7. Notify anyone that may be affected by the closure - especially creditors. Pay or settle your debts as much as possible. Ask each creditor for a confirmation that they have been paid in full, or settled in full satisfaction. Note that there are specific bulk sales requirements for notifying creditors if you sold your inventory. If you cannot satisfy your creditors, contact a bankruptcy or insolvency attorney to help assess your options. A bankruptcy or an assignment for the benefit of creditors may affect your rights to take actions on this list.

8. Tell your employees and give them as much notice as you can. Be ready to pay them their final paychecks, including all accrued and unpaid vacation, on the date of their termination. Notify your payroll company that these are the final paychecks so they can notify the Employment Development Department (EDD), or if they do not notify the EDD, file a DE-24 form yourself.

9. Submit final sales taxes and employment taxes.

10. File all final federal, state and local tax returns.

11. Cancel any business permits or licenses, including sales tax resale permit. File a Notice of Closeout for Seller's Permit (form BOE-65) with the California Board of Equalization,.

12. Close your bank accounts, cancel any line of credit and outstanding credit cards, and shred business checks.

13. Turn off utilities.

14. Forward mail and email accounts.

15. Shut down websites (or post a notice) and turn off any e-commerce accounts.

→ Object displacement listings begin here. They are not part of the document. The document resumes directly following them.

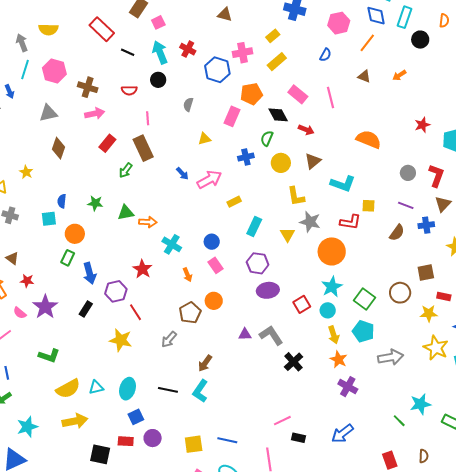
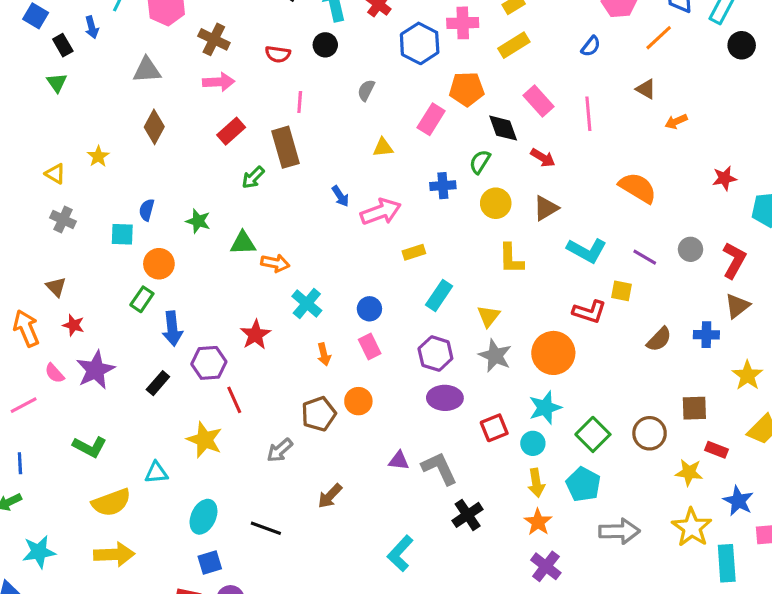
orange arrow: (399, 75) -> (676, 122), moved
purple line: (406, 205) -> (645, 257), moved
gray star: (310, 222) -> (495, 356), moved
cyan triangle: (96, 387) -> (156, 473), moved
cyan L-shape: (200, 391) -> (400, 553), moved

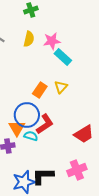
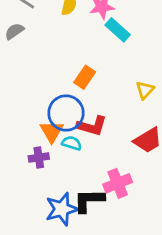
yellow triangle: (61, 87) -> (145, 90), moved
red L-shape: (45, 124) -> (92, 126), turned 50
pink cross: (77, 170) -> (118, 183), moved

16. If you have a fictitious business name, file a statement of abandonment with the county.

17. Distribute remaining assets to yourself (the owner), but only after creditors have all been satisfied. It is important to transfer any assets that are currently titled in the name of the business, before the business entity is dissolved.

18. Dissolve your business entity with the Secretary of State.

Businesses with more complex ownership structures may wish to consult with an attorney or tax professional to guide them through the shutting-down process.

The information appearing in this article does not constitute legal advice or opinion. Such advice and opinion are provided by the firm only upon engagement with respect to specific factual situations. Specific questions relating to this article should be addressed directly to the author.